Ella se encontraba sentada con la mirada gacha, con la respiración lenta, pero entrecortada como cuando recién viviste un hecho traumático. Con un pensamiento entre cada suspiro y miles de vagos... y otros lúcidos recuerdos.
Lucía un aspecto triste, sombrío. Su mirada hacia abajo lo denotaba. También se le notaba asustada, pero fuerte... Tranquila, como si estuviera acostumbrada a lo que sea que estuviera pasando.
No podría describir qué le había sucedido, pero con tan solo mirarla se podían entender todos sus sentimientos, pues los desbordaba.
De pronto, por fin, levanta la mirada... Se percata de que se encuentra sentada frente al espejo y se detiene un momento a mirarse.
Primero observa y juguetea con su largo y negro cabello, comienza a acercarse lentamente al espejo. Acerca su rostro, concentrándose en mirar la zona de sus ojos, pues ha advertido que las marcas de la edad ya se van haciendo evidentes entre las arrugas que albergan aquellos ojos tristes; cubiertos por las grandes ojeras que nunca ha logrado combatir entre una y otra tristeza, entre tantas noches sin dormir.
Baja nuevamente la mirada, se refleja en la comisura de sus labios lo habitual que es para ella tener esa expresión triste.
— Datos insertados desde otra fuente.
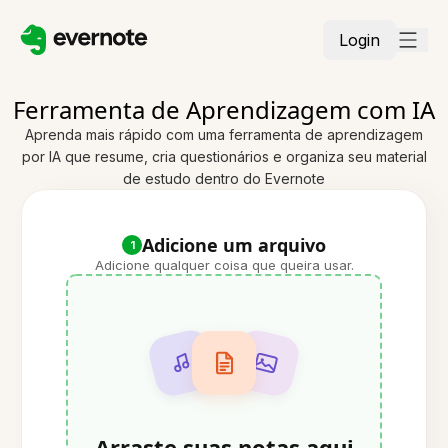
Login
Ferramenta de Aprendizagem com IA
Aprenda mais rápido com uma ferramenta de aprendizagem
por IA que resume, cria questionários e organiza seu material
de estudo dentro do Evernote
Adicione um arquivo
1
Adicione qualquer coisa que queira usar.
Arraste suas notas aqui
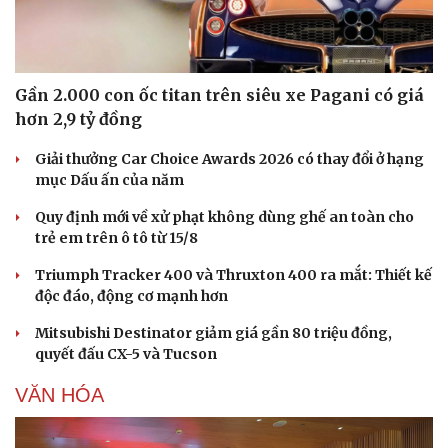
Gần 2.000 con ốc titan trên siêu xe Pagani có giá
hơn 2,9 tỷ đồng
Giải thưởng Car Choice Awards 2026 có thay đổi ở hạng
mục Dấu ấn của năm
Quy định mới về xử phạt không dùng ghế an toàn cho
trẻ em trên ô tô từ 15/8
Triumph Tracker 400 và Thruxton 400 ra mắt: Thiết kế
độc đáo, động cơ mạnh hơn
Mitsubishi Destinator giảm giá gần 80 triệu đồng,
quyết đấu CX-5 và Tucson
VĂN HÓA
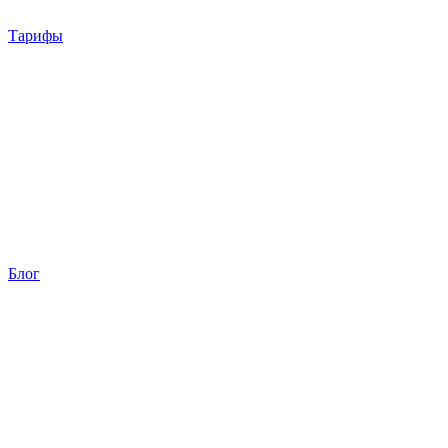
Тарифы
Блог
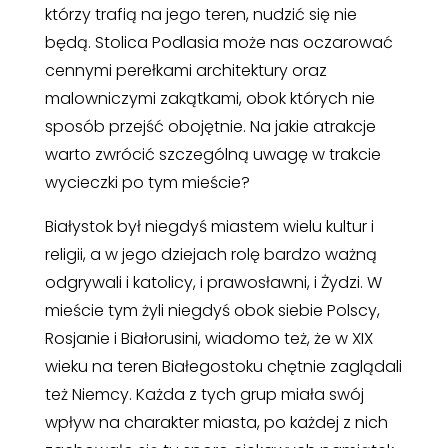
którzy trafią na jego teren, nudzić się nie
będą. Stolica Podlasia może nas oczarować
cennymi perełkami architektury oraz
malowniczymi zakątkami, obok których nie
sposób przejść obojętnie. Na jakie atrakcje
warto zwrócić szczególną uwagę w trakcie
wycieczki po tym mieście?
Białystok był niegdyś miastem wielu kultur i
religii, a w jego dziejach rolę bardzo ważną
odgrywali i katolicy, i prawosławni, i Żydzi. W
mieście tym żyli niegdyś obok siebie Polscy,
Rosjanie i Białorusini, wiadomo też, że w XIX
wieku na teren Białegostoku chętnie zaglądali
też Niemcy. Każda z tych grup miała swój
wpływ na charakter miasta, po każdej z nich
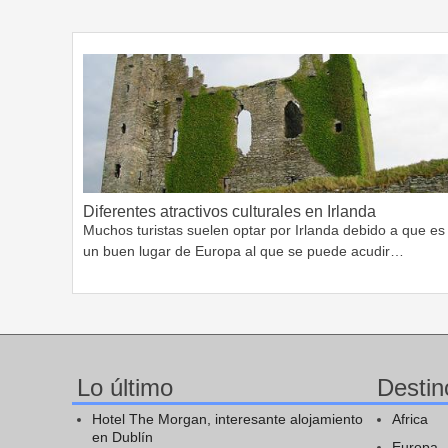
Diferentes atractivos culturales en Irlanda
Muchos turistas suelen optar por Irlanda debido a que es
un buen lugar de Europa al que se puede acudir…
Lo último
Destin
Hotel The Morgan, interesante alojamiento
Africa
en Dublín
Europa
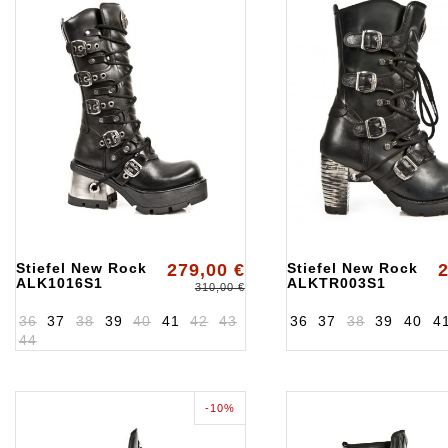
Stiefel New Rock
279,00 €
Stiefel New Rock
2
ALK1016S1
ALKTR003S1
310,00 €
36
37
38
39
40
41
42
43
36
37
38
39
40
4
44
-10%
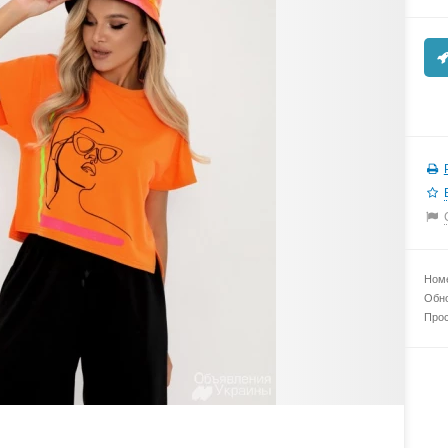
Номе
Обно
Прос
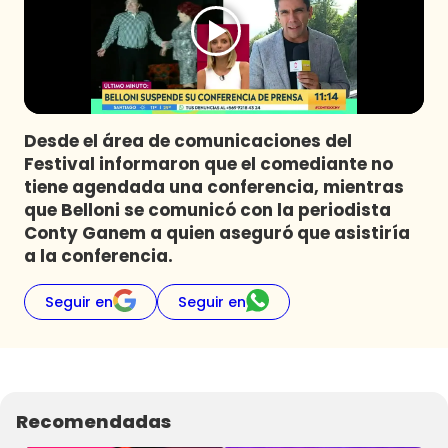
Programas
Club De La Comedia
Contigo en Directo
Plan Perfecto
Desde el área de comunicaciones del
El Tiempo
Festival informaron que el comediante no
Sabingo
tiene agendada una conferencia, mientras
Todos Los Programas
que Belloni se comunicó con la periodista
Conty Ganem a quien aseguró que asistiría
a la conferencia.
Seguir en
Seguir en
Recomendadas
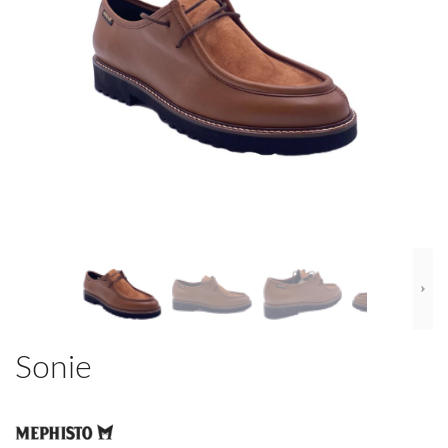
Sonie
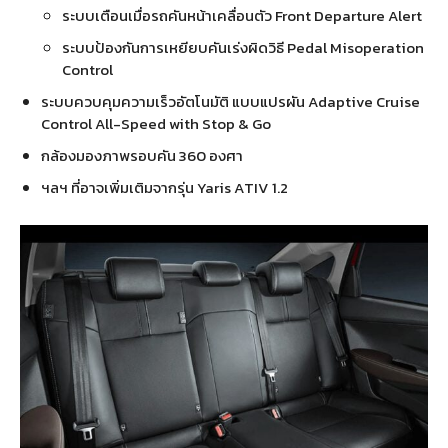
ระบบเตือนเมื่อรถคันหน้าเคลื่อนตัว Front Departure Alert
ระบบป้องกันการเหยียบคันเร่งผิดวิธี Pedal Misoperation
Control
ระบบควบคุมความเร็วอัตโนมัติ แบบแปรผัน Adaptive Cruise
Control All-Speed with Stop & Go
กล้องมองภาพรอบคัน 360 องศา
ฯลฯ ที่อาจเพิ่มเติมจากรุ่น Yaris ATIV 1.2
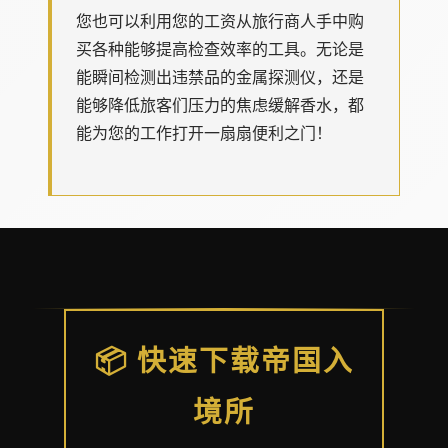
您也可以利用您的工资从旅行商人手中购
买各种能够提高检查效率的工具。无论是
能瞬间检测出违禁品的金属探测仪，还是
能够降低旅客们压力的焦虑缓解香水，都
能为您的工作打开一扇扇便利之门！
📦 快速下载帝国入
境所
Algún recuerdo habrá invadido entre sus pensamientos porque, de repente, comenzó a levantarse un poco la blusa; mientras palpaba su piel con las manos, sentía la aspereza y se ponía de espaldas al espejo volteando la cara hacia él para poder mirar aquellas cicatrices que con sus manos sentía.
Las cicatrices que la remontaban a tantos y tan amargos recuerdos de su infancia. Aunque resulte tan ilógico de pensar que un padre hubiera podido pegarle a su hija con un látigo, como se le pega a un animal para domarlo. Tantas veces sin razón, tantas otras por alguna travesura... Tantas otras... Porque su madre se había ido.